Positive growth in graduation rate for local counties

BY MARK J. CRAWFORD

Telegraph Editor

Florida’s record-setting year for high school graduation rates included remarkable improvement in Bradford and Union counties.

The state’s graduation rate reached a new high of 88% for the 2022-23 school year. According to the Florida Department of Education, this was an increase of 0.7 percentage points over the previous school year and a 1.1 percentage point increase over the pre-pandemic graduation rate in 2018–19.

(School years 2019–20 and 2020–21 are an exception. During the pandemic years, graduating rates were higher because graduating classes were exempt from statewide, standardized assessment requirements.)

The state also pointed to greater success graduating members of multiple subgroups, including a 4.9 percentage point increase for students with disabilities, a 0.9 percentage point increase for economically disadvantaged students, and a 1.7 percentage point increase for Black students.

Bradford and Union both experienced lower graduation rates immediately following the pandemic, but in 2022-23, Union surpassed its pre-pandemic rate and Bradford is on its way. (An asterisk denotes pandemic years.)

Bradford County

2018-19 87.7%

2019-20* 88.2%

2020-21* 85%

2021-22 76.1%

2022-23 82.5%

Bradford High graduated 175 of 212 students in the cohort. This included 82.7% of its 52 Black seniors, 74% of 50 ESE seniors and 75% of 64 at-risk seniors.

Union County

2018-19 84.4%

2019-20* 79.6%

2020-21* 88.3%

2021-22 77.8%

2022-23 85.9%

Union County High graduated 146 of 170 students in the cohort. This included 86.4% of its 22 Black seniors, 73% of 37 ESE seniors and 70.8% of 24 at-risk seniors.

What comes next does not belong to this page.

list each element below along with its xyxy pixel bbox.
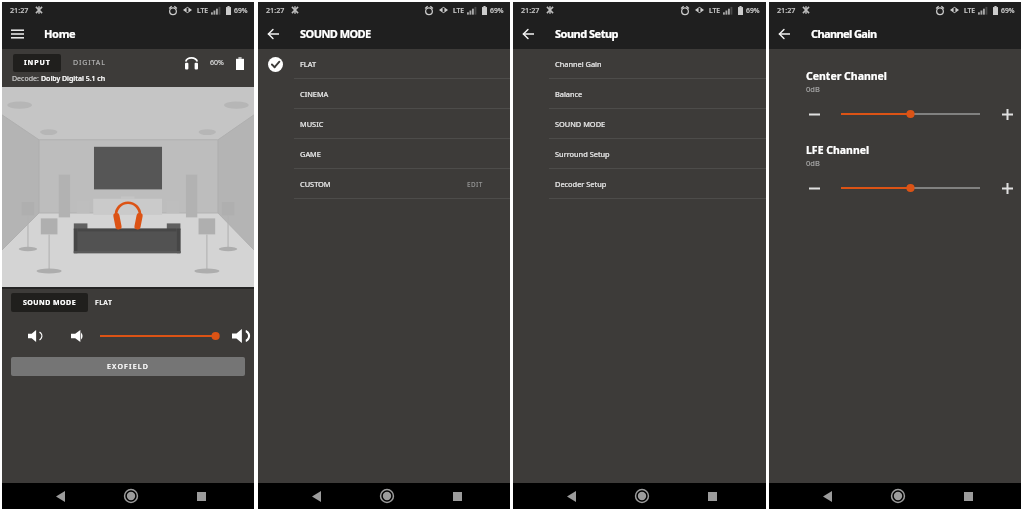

Clay County came within one percentage point of besting its pre-pandemic graduation rate. 

Clay County

2018-19 91.9%

2019-20* 93.4%

2020-21* 92.7%

2021-22 89.9%

2022-23 90.9%

Keystone Heights High graduated 176 of 194 students in the cohort, for a 90.7% graduation rate, just slightly lower than the county average. The school did not have a large enough group of Black students in the cohort to include in the ranking. The school did graduate 54.5% of its 11 Hispanic seniors, 97.1% of its ESE seniors and 77. 1% of 35 at-risk seniors.

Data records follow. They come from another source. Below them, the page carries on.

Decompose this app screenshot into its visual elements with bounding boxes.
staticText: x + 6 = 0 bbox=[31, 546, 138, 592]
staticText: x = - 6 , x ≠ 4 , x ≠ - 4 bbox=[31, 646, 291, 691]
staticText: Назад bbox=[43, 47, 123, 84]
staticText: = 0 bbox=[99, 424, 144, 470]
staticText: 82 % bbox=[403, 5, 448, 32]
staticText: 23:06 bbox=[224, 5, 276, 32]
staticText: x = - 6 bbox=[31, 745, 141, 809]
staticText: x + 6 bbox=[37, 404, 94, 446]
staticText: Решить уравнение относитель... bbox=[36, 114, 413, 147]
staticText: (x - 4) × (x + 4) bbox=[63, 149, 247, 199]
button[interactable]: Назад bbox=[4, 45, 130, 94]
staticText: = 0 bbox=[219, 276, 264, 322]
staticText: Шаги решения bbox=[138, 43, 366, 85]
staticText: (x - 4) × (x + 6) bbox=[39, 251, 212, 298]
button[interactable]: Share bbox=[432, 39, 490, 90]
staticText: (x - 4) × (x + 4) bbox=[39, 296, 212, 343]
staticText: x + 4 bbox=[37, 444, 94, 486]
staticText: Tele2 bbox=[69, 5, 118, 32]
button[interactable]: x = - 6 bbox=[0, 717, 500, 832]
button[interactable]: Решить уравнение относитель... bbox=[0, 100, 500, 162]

Florida first began using the Federal Uniform Graduation Rate in 2010-11, and it replaced the National Governors Calculation the following year. The federal rate is considered the most difficult as it counts only standard diploma recipients, does not remove adult education program transfers from the student cohort, and credits all students enrolled in Department of Juvenile Justice facilities back to their home school.

When first calculated using the federal uniform rate, Florida’s graduation rate was 70.6% compared to 81.2% under the governors rate. When the federal rate was calculated back to the 1998-99 school year, Florida’s graduation rate was just 52%. It would take more than a decade of these backward looking calculations for the rate to reach over 70% in 2010-11. 

Since the federal calculation method has been used, the state graduation rate has grown nearly twice as high in around the same amount of time.